Holy Week (also called Passion Week) takes place between Palm Sunday and Easter Sunday (Resurrection Sunday).
This name represents the passion with which Jesus willingly went to the cross. He did this to pay for your sins – the sins of all of His people.
Biblical accounts of Passion Week the following chapters: Matthew 21-27, Mark 11-15, Luke 19-23, and John 12-19.
Passion Week – The Main Events
Palm Sunday is also known as Passion Sunday in recognition of the beginning of Passion Week and Jesus’ final agonizing journey to His crucifixion. “The disciples went and did as Jesus had instructed them. They brought the donkey and the colt, placed their cloaks on them, and Jesus sat on them. A very large crowd spread their cloaks on the road, while others cut branches from the trees and spread them on the road. The crowds that went ahead of him and those that followed shouted, ‘Hosanna to the Son of David!’ ‘Blessed is he who comes in the name of the Lord!’ ‘Hosanna in the highest!’” (Matthew 21:6-9). Palm Sunday serves as a preparation of one’s heart for the agony of His passion and the joy of His resurrection.
Holy Monday– Following Jesus’ arrival in Jerusalem, He spent Sunday night in Bethany, the village at the foot of Mount of Olives (Matthew 21:7). As Jesus returned on Monday to Jerusalem, He noticed a fig tree that had produced leaves ahead of season. But since the fig tree bore leaves, He expected to find figs, yet it was fruitless. Jesus cursed the tree and it withered the next day. Another event of Holy Monday is the Temple cleaning. As part of prophesy, Jesus pronounced a symbolic judgment upon the irreverence for the Lord’s house of prayer (Isaiah 56:7; Jeremiah 7:11).
Holy Tuesday -On Holy Tuesday, the conspiracies to trap Jesus escalated. Israel’s religious leaders had one goal: to get rid of Jesus of Nazareth. If this meant cooperating with a lifelong enemy, any means would be justified. So the Pharisees – who opposed Rome and its intrusion on the Jewish way of life – and the Herodians, supporters of Herod the Great, joined forces. Even the Sadducees—religious liberals who denied a resurrection, angels, or spirits—attempted to discredit Jesus. Jesus warned the crowds and disciples about the hypocrisy and unbelief of the nation’s religious leaders. Jesus pronounced seven condemnations (“Woes”) addressing the false religion that was abhorrent to God (Matthew 23:13-33).

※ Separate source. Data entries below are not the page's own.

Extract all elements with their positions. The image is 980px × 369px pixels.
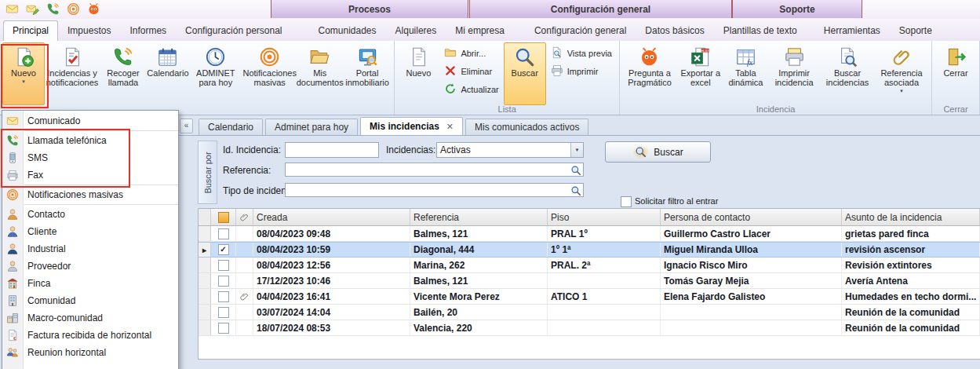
ribbon-tab-mi-empresa[interactable]: Mi empresa [446, 20, 514, 41]
nuevo-button[interactable]: Nuevo▼ [2, 42, 45, 105]
ribbon-tab-impuestos[interactable]: Impuestos [58, 20, 120, 41]
combo-arrow-icon[interactable]: ▼ [570, 143, 583, 157]
row-checkbox[interactable] [218, 260, 229, 271]
id-incidencia-input[interactable] [285, 142, 379, 158]
table-row[interactable]: 18/07/2024 08:53Valencia, 220Reunión de … [199, 320, 980, 336]
menu-item-sms[interactable]: SMS [2, 149, 178, 166]
imprimir-incidencia-button[interactable]: Imprimir incidencia [767, 42, 821, 105]
ribbon-tab-configuración-general[interactable]: Configuración general [525, 20, 636, 41]
menu-item-llamada-telefónica[interactable]: Llamada telefónica [2, 132, 178, 149]
grid-header-creada[interactable]: Creada [253, 209, 410, 225]
tabla-dinámica-button[interactable]: fxTabla dinámica [724, 42, 768, 105]
exportar-a-excel-button[interactable]: HLSXExportar a excel [677, 42, 724, 105]
cell-checked[interactable] [211, 258, 236, 272]
mail-icon[interactable] [5, 2, 20, 16]
vista-previa-button[interactable]: Vista previa [548, 46, 615, 61]
table-row[interactable]: 03/07/2024 14:04Bailén, 20Reunión de la … [199, 305, 980, 320]
pragmatico-icon[interactable] [86, 2, 101, 16]
menu-item-cliente[interactable]: Cliente [2, 223, 178, 240]
grid-header-referencia[interactable]: Referencia [410, 209, 548, 225]
cell-checked[interactable] [211, 289, 236, 304]
doc-tab-adminet-para-hoy[interactable]: Adminet para hoy [265, 119, 358, 135]
grid-header-piso[interactable]: Piso [548, 209, 661, 225]
mass-notifications-icon[interactable] [66, 2, 81, 16]
building-red-icon [6, 277, 19, 290]
row-checkbox[interactable] [218, 276, 229, 287]
search-icon[interactable] [570, 185, 581, 196]
buscar-button[interactable]: Buscar [504, 42, 546, 105]
menu-item-finca[interactable]: Finca [2, 275, 178, 292]
pregunta-a-pragmático-button[interactable]: Pregunta a Pragmático [622, 42, 677, 105]
ribbon-tab-comunidades[interactable]: Comunidades [309, 20, 386, 41]
row-checkbox[interactable] [218, 307, 229, 318]
person-gray-icon [6, 260, 19, 272]
menu-item-fax[interactable]: Fax [2, 166, 178, 184]
table-row[interactable]: 17/12/2023 10:46Balmes, 121Tomás Garay M… [199, 273, 980, 289]
cell-referencia: Diagonal, 444 [410, 243, 548, 257]
menu-item-proveedor[interactable]: Proveedor [2, 258, 178, 275]
actualizar-button[interactable]: Actualizar [441, 82, 501, 97]
portal-inmobiliario-button[interactable]: Portal inmobiliario [343, 42, 392, 105]
cerrar-button[interactable]: Cerrar [934, 42, 977, 105]
row-checkbox[interactable]: ✓ [218, 244, 229, 255]
grid-header-asunto[interactable]: Asunto de la incidencia [842, 209, 980, 225]
grid-body: 08/04/2023 09:48Balmes, 121PRAL 1ºGuille… [199, 226, 980, 336]
solicitar-filtro-checkbox[interactable] [621, 196, 632, 207]
cell-checked[interactable] [211, 226, 236, 241]
menu-item-comunicado[interactable]: Comunicado [2, 112, 178, 130]
menu-item-notificaciones-masivas[interactable]: Notificaciones masivas [2, 186, 178, 203]
menu-item-factura-recibida-de-horizontal[interactable]: €Factura recibida de horizontal [2, 327, 178, 344]
compose-mail-icon[interactable] [25, 2, 40, 16]
notificaciones-masivas-button[interactable]: Notificaciones masivas [242, 42, 297, 105]
incoming-call-icon[interactable] [46, 2, 60, 16]
doc-tab-calendario[interactable]: Calendario [199, 119, 263, 135]
close-tab-icon[interactable]: ✕ [446, 122, 454, 131]
abrir-button[interactable]: Abrir... [441, 46, 501, 61]
row-checkbox[interactable] [218, 291, 229, 302]
ribbon-tab-alquileres[interactable]: Alquileres [386, 20, 446, 41]
ribbon-tab-herramientas[interactable]: Herramientas [814, 20, 890, 41]
cell-checked[interactable] [211, 273, 236, 288]
referencia-field [285, 163, 584, 178]
ribbon-tab-datos-básicos[interactable]: Datos básicos [636, 20, 713, 41]
cell-checked[interactable] [211, 305, 236, 320]
doc-tab-mis-incidencias[interactable]: Mis incidencias✕ [360, 117, 463, 135]
ribbon-tab-principal[interactable]: Principal [3, 20, 58, 41]
row-checkbox[interactable] [218, 323, 229, 334]
ribbon-tab-plantillas-de-texto[interactable]: Plantillas de texto [714, 20, 807, 41]
incidencias-y-notificaciones-button[interactable]: Incidencias y notificaciones [45, 42, 100, 105]
select-all-checkbox[interactable] [218, 212, 229, 223]
incidencias-combo[interactable]: Activas ▼ [436, 142, 584, 158]
calendario-button[interactable]: Calendario [147, 42, 189, 105]
menu-item-industrial[interactable]: Industrial [2, 240, 178, 258]
referencia-asociada-button[interactable]: Referencia asociada▼ [874, 42, 929, 105]
table-row[interactable]: ▸✓08/04/2023 10:59Diagonal, 4441º 1ªMigu… [199, 242, 980, 258]
recoger-llamada-button[interactable]: Recoger llamada [100, 42, 147, 105]
grid-header-persona[interactable]: Persona de contacto [661, 209, 842, 225]
search-icon[interactable] [570, 165, 581, 176]
cell-checked[interactable] [211, 320, 236, 335]
scroll-tabs-left-button[interactable]: « [180, 119, 193, 133]
table-row[interactable]: 08/04/2023 09:48Balmes, 121PRAL 1ºGuille… [199, 226, 980, 242]
adminet-para-hoy-button[interactable]: ADMINET para hoy [189, 42, 242, 105]
tipo-incidencia-input[interactable] [285, 183, 584, 197]
doc-tab-mis-comunicados-activos[interactable]: Mis comunicados activos [465, 119, 588, 135]
table-row[interactable]: 08/04/2023 12:56Marina, 262PRAL. 2ªIgnac… [199, 258, 980, 273]
buscar-button[interactable]: Buscar [605, 141, 711, 163]
menu-item-comunidad[interactable]: Comunidad [2, 292, 178, 309]
menu-item-macro-comunidad[interactable]: Macro-comunidad [2, 309, 178, 327]
table-row[interactable]: 04/04/2023 16:41Vicente Mora PerezATICO … [199, 289, 980, 305]
ribbon-tab-configuración-personal[interactable]: Configuración personal [176, 20, 291, 41]
nuevo-button[interactable]: Nuevo [397, 42, 439, 105]
imprimir-button[interactable]: Imprimir [548, 64, 615, 79]
cell-checked[interactable]: ✓ [211, 243, 236, 257]
row-checkbox[interactable] [218, 228, 229, 239]
ribbon-tab-informes[interactable]: Informes [120, 20, 176, 41]
referencia-input[interactable] [285, 163, 584, 177]
ribbon-tab-soporte[interactable]: Soporte [890, 20, 942, 41]
buscar-incidencias-button[interactable]: Buscar incidencias [821, 42, 874, 105]
menu-item-contacto[interactable]: Contacto [2, 206, 178, 223]
mis-documentos-button[interactable]: Mis documentos [297, 42, 343, 105]
eliminar-button[interactable]: Eliminar [441, 64, 501, 79]
menu-item-reunion-horizontal[interactable]: Reunion horizontal [2, 344, 178, 361]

Holy Wednesday – On Wednesday, Christians remember the day Judas Iscariot first conspired with the Sanhedrin to betray Jesus.
Holy Thursday– On Holy Thursday, believers remember the last meal Jesus Christ had with His disciples prior to His arrest and crucifixion. It is often called The Last Supper.
First, Jesus predicts what will happen on the next day.
Second, Jesus gives His followers symbols of remembrance for His body and His blood sacrificed on behalf of all mankind.”And He took bread, gave thanks and broke it, and gave it to them saying, ‘This is my body given for you; do this in remembrance of me’”(Luke 22:19).
Third, Jesus provides a very important principle for living a Christian life: the greatest are those who serve others, not those who expect to be served (Luke 22:26).
Prayer in the Garden of Gethsemane – Then Jesus went to the garden of Gethsemane to pray as He waited for His hour to come. It was here that Jesus, having been betrayed by Judas, was arrested and taken to several sham trials before the chief priests, Pontius Pilate, and Herod (Luke 22:54–23:25).
Jesus endured six trials. Three of the trials were by Jewish leaders and three by the Romans (John 18:12-14, Mark 14:53-65, Mark 15:1-5, Luke 23:6-12, Mark 15:6-15). During this time, Jesus survived painful beating, whipping, and mocking (Mark 15:16-20). Pilate tried to compromise with the religious leaders by having Jesus beaten, but this act didn’t satisfy them, so Pilate handed Jesus over to be crucified (Mark 15:6-15). Jesus was mocked by the soldiers as they dressed Him in a purple robe and a crown of thorns (John 19:1-3).